START Extracted information

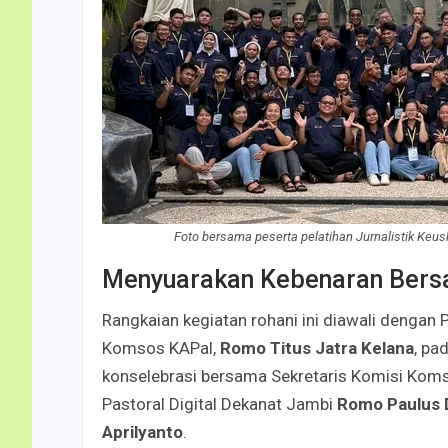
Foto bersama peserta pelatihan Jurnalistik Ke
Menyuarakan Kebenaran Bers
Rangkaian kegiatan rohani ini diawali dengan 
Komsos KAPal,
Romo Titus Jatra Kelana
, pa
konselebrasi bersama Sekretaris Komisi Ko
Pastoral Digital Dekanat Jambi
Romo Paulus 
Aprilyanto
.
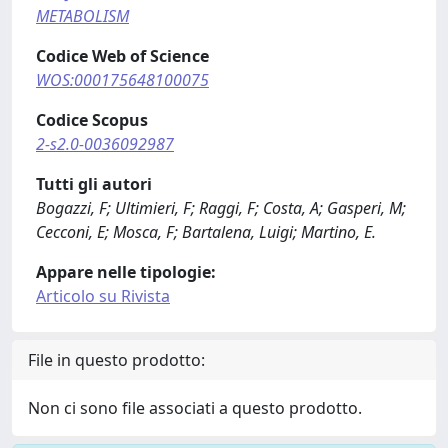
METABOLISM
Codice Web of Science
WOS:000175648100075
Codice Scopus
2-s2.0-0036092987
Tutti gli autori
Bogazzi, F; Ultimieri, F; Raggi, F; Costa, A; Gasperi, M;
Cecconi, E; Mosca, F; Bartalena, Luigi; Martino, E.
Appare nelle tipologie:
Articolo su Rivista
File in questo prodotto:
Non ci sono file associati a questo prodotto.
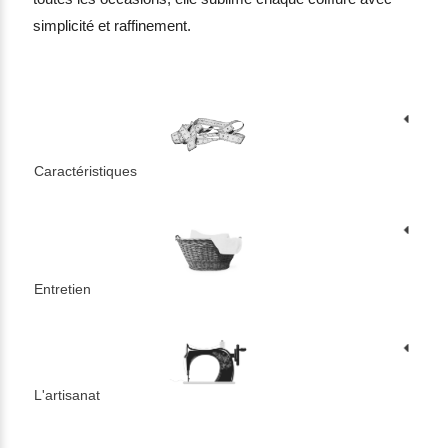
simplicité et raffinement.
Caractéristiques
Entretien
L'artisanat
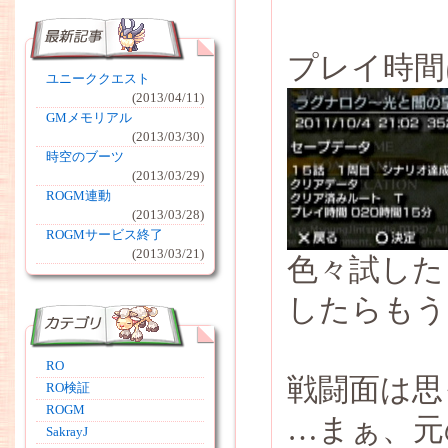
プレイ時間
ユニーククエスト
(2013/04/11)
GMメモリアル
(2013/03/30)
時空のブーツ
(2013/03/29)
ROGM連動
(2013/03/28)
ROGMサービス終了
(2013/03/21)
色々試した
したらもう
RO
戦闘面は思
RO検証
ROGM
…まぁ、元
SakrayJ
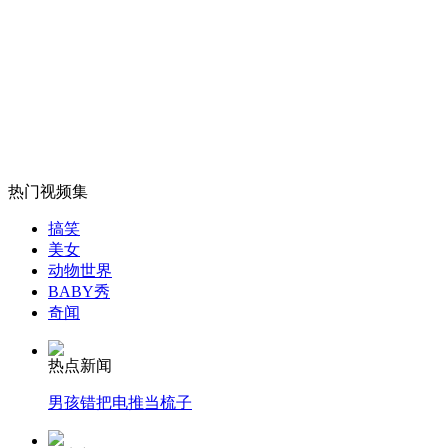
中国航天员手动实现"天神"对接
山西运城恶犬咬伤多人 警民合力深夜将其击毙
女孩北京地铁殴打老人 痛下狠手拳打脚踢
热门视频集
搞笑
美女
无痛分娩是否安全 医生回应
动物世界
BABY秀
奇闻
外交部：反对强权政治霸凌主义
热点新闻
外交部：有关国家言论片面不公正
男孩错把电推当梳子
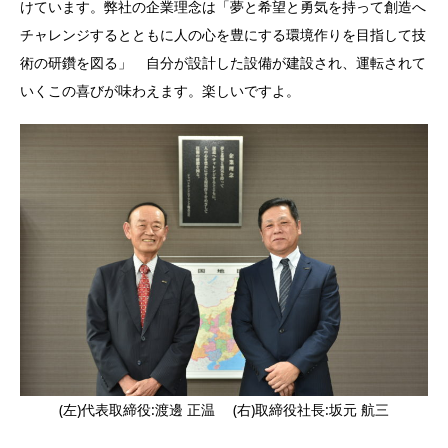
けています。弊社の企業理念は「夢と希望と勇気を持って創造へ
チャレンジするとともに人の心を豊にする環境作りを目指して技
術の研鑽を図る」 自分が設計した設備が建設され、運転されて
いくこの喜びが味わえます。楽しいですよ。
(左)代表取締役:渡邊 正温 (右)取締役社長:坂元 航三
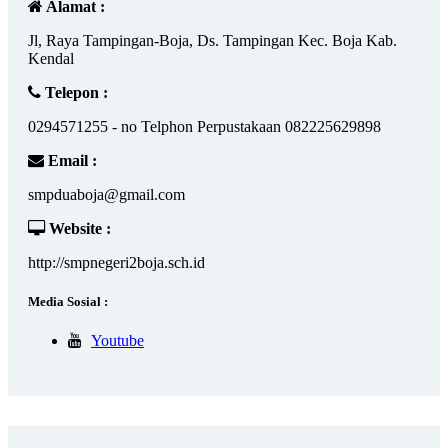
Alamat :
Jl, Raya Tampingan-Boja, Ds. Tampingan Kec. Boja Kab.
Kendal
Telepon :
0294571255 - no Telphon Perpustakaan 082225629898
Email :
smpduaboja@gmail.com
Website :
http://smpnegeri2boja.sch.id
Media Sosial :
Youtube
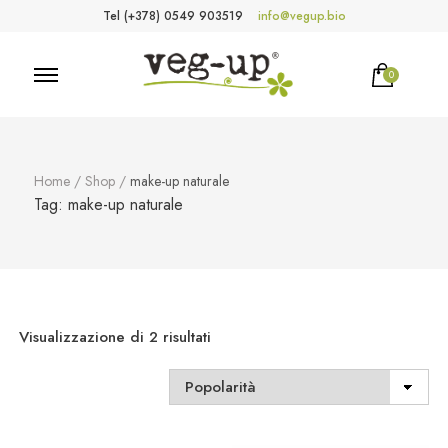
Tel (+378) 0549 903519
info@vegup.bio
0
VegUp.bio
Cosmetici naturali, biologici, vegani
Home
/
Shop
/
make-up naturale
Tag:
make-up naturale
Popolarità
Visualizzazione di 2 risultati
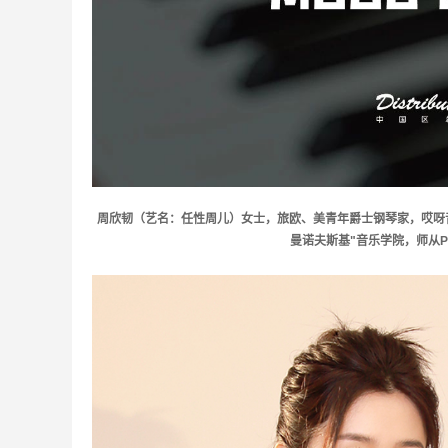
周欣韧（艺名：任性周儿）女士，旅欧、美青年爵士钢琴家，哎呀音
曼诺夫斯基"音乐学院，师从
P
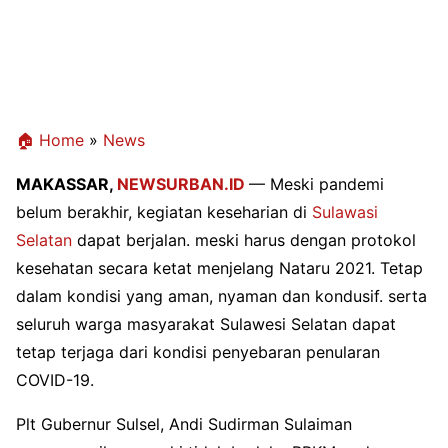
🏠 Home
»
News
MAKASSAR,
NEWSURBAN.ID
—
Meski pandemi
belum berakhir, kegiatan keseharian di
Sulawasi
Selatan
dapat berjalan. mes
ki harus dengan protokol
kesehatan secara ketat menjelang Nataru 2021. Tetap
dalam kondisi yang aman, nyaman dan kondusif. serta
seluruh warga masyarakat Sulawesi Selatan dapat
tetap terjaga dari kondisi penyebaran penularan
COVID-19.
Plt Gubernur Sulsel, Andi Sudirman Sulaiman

END Extracted information

## [Aim of the task]
Nothing but a number is wanted: how many lines in the records above include "dapat".

## [Written response]
2